Headwinds and new ideas
Launched in February this year, Albumatic (now re-named Koa.la) originally focused on building apps designed to capture and share events as they happened. If a bunch of friends decide to do a rock gig in a garage, Albumatic let them photograph it and instantly share it with other nearby Albumatic users. They could then come over and take their own shots for sharing.
Social media managers who think this is a pretty neat idea may be surprised that the startup’s co-founder, Adam Ludwin, and his team sensed from the outset that there were “headwinds” impeding the chances of the app exploding into a major hit.
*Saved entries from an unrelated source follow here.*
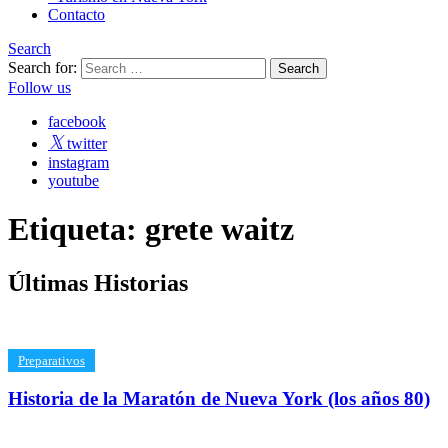
Contacto
Search
Search for:
Follow us
facebook
twitter
instagram
youtube
Etiqueta:
grete waitz
Últimas
Historias
​Preparativos
Historia de la Maratón de Nueva York (los años 80)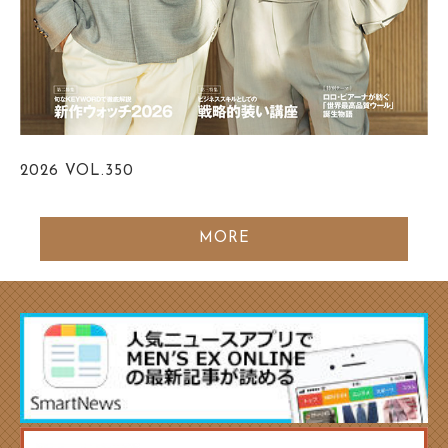
2026
VOL.350
MORE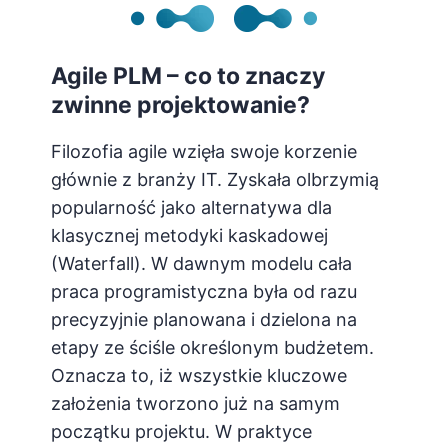
Agile PLM – co to znaczy
zwinne projektowanie?
Filozofia agile wzięła swoje korzenie
głównie z branży IT. Zyskała olbrzymią
popularność jako alternatywa dla
klasycznej metodyki kaskadowej
(Waterfall). W dawnym modelu cała
praca programistyczna była od razu
precyzyjnie planowana i dzielona na
etapy ze ściśle określonym budżetem.
Oznacza to, iż wszystkie kluczowe
założenia tworzono już na samym
początku projektu. W praktyce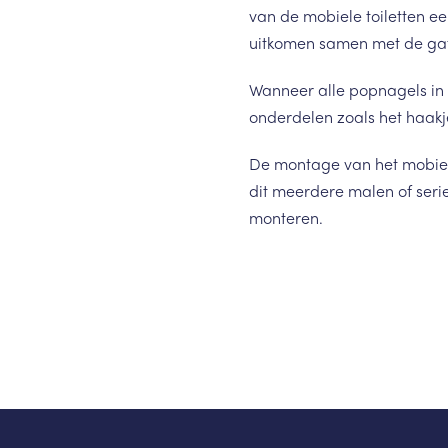
van de mobiele toiletten ee
uitkomen samen met de gat
Wanneer alle popnagels in 
onderdelen zoals het haakj
De montage van het mobiele
dit meerdere malen of serie
monteren.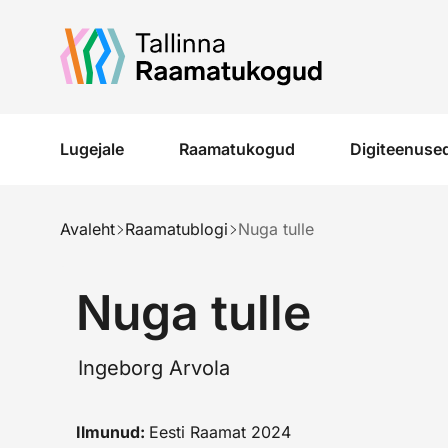
Liigu edasi põhisisu juurde
Lugejale
Raamatukogud
Digiteenused
Avaleht
Raamatublogi
Nuga tulle
Nuga tulle
Ingeborg Arvola
Ilmunud:
Eesti Raamat 2024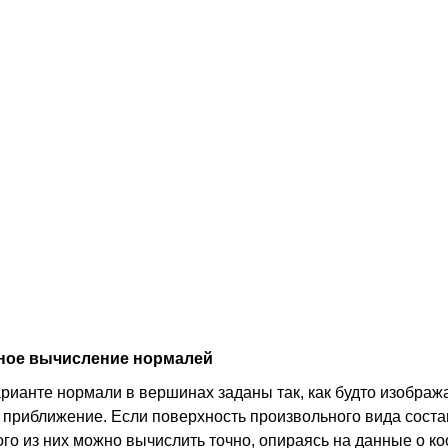
ное вычисление нормалей
варианте нормали в вершинах заданы так, как будто изобра
е приближение. Если поверхность произвольного вида соста
ого из них можно вычислить точно, опираясь на данные о 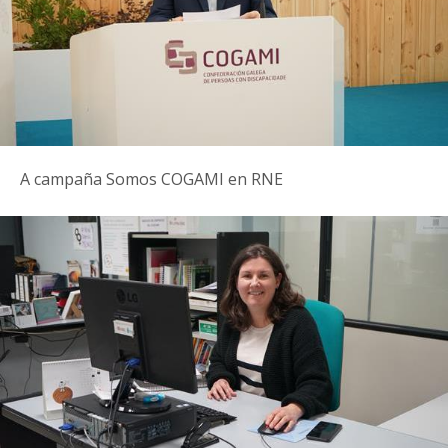
A campaña Somos COGAMI en RNE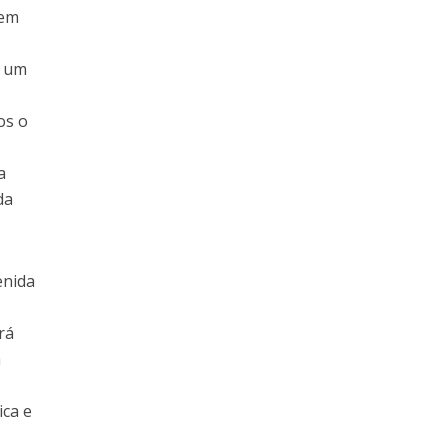
 em
é um
os o
a
da
enida
rá
a
ica e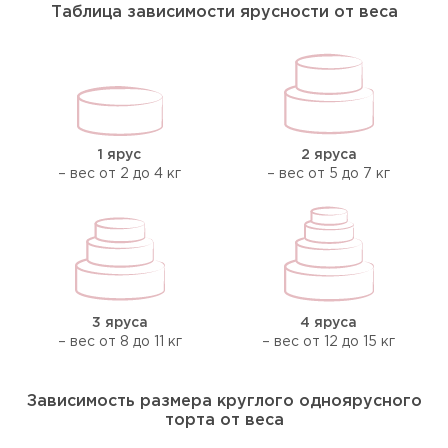
Таблица зависимости ярусности от веса
1 ярус
2 яруса
– вес от 2 до 4 кг
– вес от 5 до 7 кг
3 яруса
4 яруса
– вес от 8 до 11 кг
– вес от 12 до 15 кг
Зависимость размера круглого одноярусного
торта от веса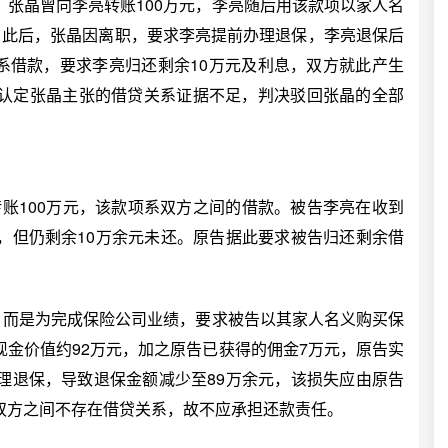
晶曾向李亮转账100万元，李亮随后用该款项以家人名
。此后，张晶因离职，要求李亮提前办理退保，李亮退保后
元系借款，要求李亮归还剩余10万元及利息，双方就此产生
认定张晶主张的借贷关系证据不足，判决驳回张晶的全部
账100万元，该款项系双方之间的借款。被告李亮在收到
，但仍剩余10万余元未还。原告据此要求被告归还剩余借
而是为完成保险公司业绩，要求被告以其家人名义购买保
金价值约92万元，加之原告已获得的佣金7万元，原告实
理退保，导致退保金额减少至89万余元，该损失应由原告
双方之间不存在借贷关系，故不应承担还款责任。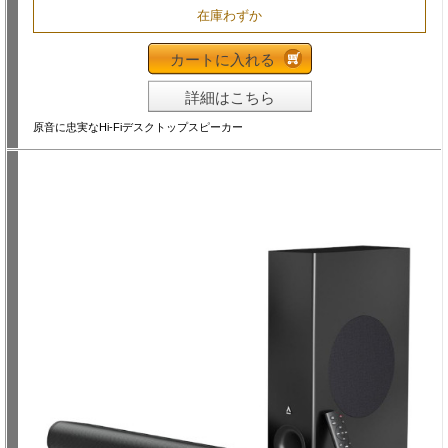
在庫わずか
カートに入れる
詳細はこちら
原音に忠実なHi-Fiデスクトップスピーカー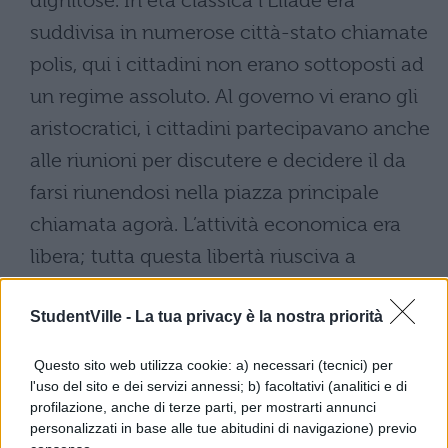
dignitose. In età classica l’Ellade era
suddivisa in numerose città-stato chiamate
polis, qui i cittadini non erano sottoposti ad
un regime assoluto. Al governo vi erano gli
aristocratici, i cittadini partecipavano anche
alle riunioni per discutere e decidere il da
farsi riunendosi nella piazza principale
chiamata agorà. L’attività economica era
libera; tutta questa libertà riusciva a
garantire una capacità di sviluppo
StudentVille -
La tua privacy è la nostra priorità
autonoma. Le poleis presentavano oltre
all’agorà, un tempio dedicato alla propria
Questo sito web utilizza cookie: a) necessari (tecnici) per
divinità protettrice solitamente posto nella
l'uso del sito e dei servizi annessi; b) facoltativi (analitici e di
profilazione, anche di terze parti, per mostrarti annunci
pare più alta e fortificata della città,
personalizzati in base alle tue abitudini di navigazione) previo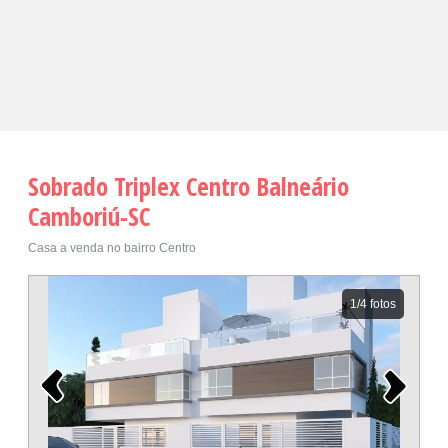
Sobrado Triplex Centro Balneário
Camboriú-SC
Casa a venda no bairro Centro
1
/4 fotos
So they started developing a new one and came up with a photo-sharing app that integrates with messaging firm Kik’s new “Cards” platform.
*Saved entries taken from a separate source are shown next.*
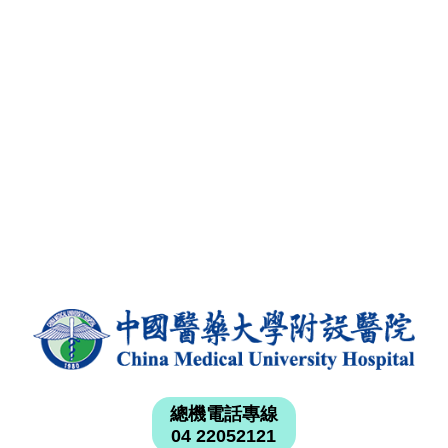
總機電話專線
04 22052121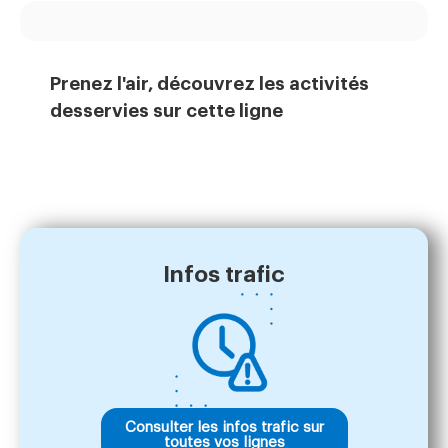
Prenez l'air, découvrez les activités
desservies sur cette ligne
Infos trafic
Consulter les infos trafic sur
toutes vos lignes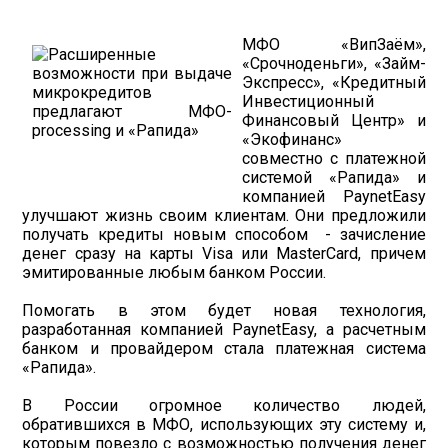
МФО «ВипЗаём»,
«Срочноденьги», «Займ-
Экспресс», «Кредитный
Инвестиционный
Финансовый Центр» и
«Экофинанс»
совместно с платежной
системой «Рапида» и
компанией PaynetEasy
улучшают жизнь своим клиентам. Они предложили
получать кредиты новым способом - зачисление
денег сразу на карты Visa или MasterCard, причем
эмитированные любым банком России.
Помогать в этом будет новая технология,
разработанная компанией PaynetEasy, а расчетным
банком и провайдером стала платежная система
«Рапида».
В России огромное количество людей,
обратившихся в МФО, использующих эту систему и,
которым повезло с возможностью получения денег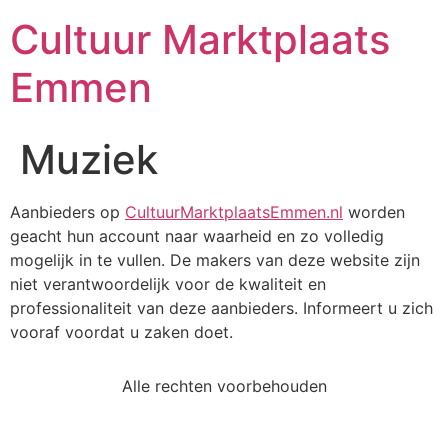
Cultuur Marktplaats
Emmen
Muziek
Aanbieders op
CultuurMarktplaatsEmmen.nl
worden
geacht hun account naar waarheid en zo volledig
mogelijk in te vullen. De makers van deze website zijn
niet verantwoordelijk voor de kwaliteit en
professionaliteit van deze aanbieders. Informeert u zich
vooraf voordat u zaken doet.
Alle rechten voorbehouden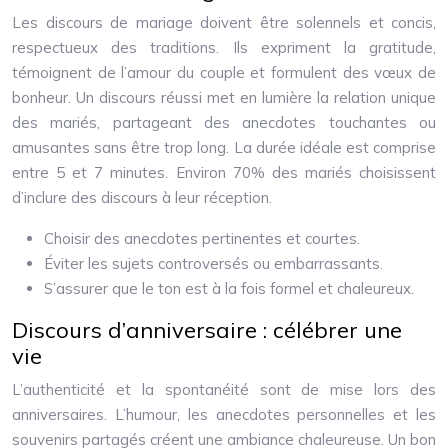
Les discours de mariage doivent être solennels et concis,
respectueux des traditions. Ils expriment la gratitude,
témoignent de l’amour du couple et formulent des vœux de
bonheur. Un discours réussi met en lumière la relation unique
des mariés, partageant des anecdotes touchantes ou
amusantes sans être trop long. La durée idéale est comprise
entre 5 et 7 minutes. Environ 70% des mariés choisissent
d’inclure des discours à leur réception.
Choisir des anecdotes pertinentes et courtes.
Éviter les sujets controversés ou embarrassants.
S’assurer que le ton est à la fois formel et chaleureux.
Discours d’anniversaire : célébrer une
vie
L’authenticité et la spontanéité sont de mise lors des
anniversaires. L’humour, les anecdotes personnelles et les
souvenirs partagés créent une ambiance chaleureuse. Un bon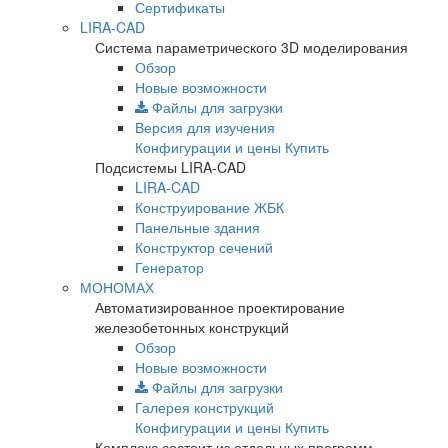
Сертификаты
LIRA-CAD
Система параметрического 3D моделирования
Обзор
Новые возможности
Файлы для загрузки
Версия для изучения
Конфигурации и цены
Купить
Подсистемы LIRA-CAD
LIRA-CAD
Конструирование ЖБК
Панельные здания
Конструктор сечений
Генератор
МОНОМАХ
Автоматизированное проектирование
железобетонных конструкций
Обзор
Новые возможности
Файлы для загрузки
Галерея конструкций
Конфигурации и цены
Купить
Комплекс состоит из отдельных программ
And there’s more to come – Albumatic/Koa.la has already built three apps which integrate with Cards, but the team is planning to build more apps for a range of other messaging platforms.
The next big thing?
A measure of the success of the change of emphasis can be gleaned in a singular fact: within 22 hours of the release of Koa.la’s ‘Costume Party’ app (a game which lets users share drawn-over snaps of themselves or their friends on Kik), it had attracted a million players. Today, that figure stands at 4 million – and Ludwin believes it’s on course to attract 10 million by year’s end.
Canny social media managers might want to take note of something: Ludwin and his team sense that messaging platforms are The Next Big Thing in social media. As for the original Albumatic app, it hasn’t been mothballed – the Koa.la team will go on supporting it but they’ll stop developing it.
As Ludwin puts it:
“The Albumatic app is doing fine in terms of numbers. The truth that everyone knows and no one wants to say is that if you’re a mobile app, you’re either growing very, very fast and you’re one of the three that matter, or you’re one of everyone else. Why overexert ourselves in such a highly saturated market when we had this wide open opportunity that we could really execute on?”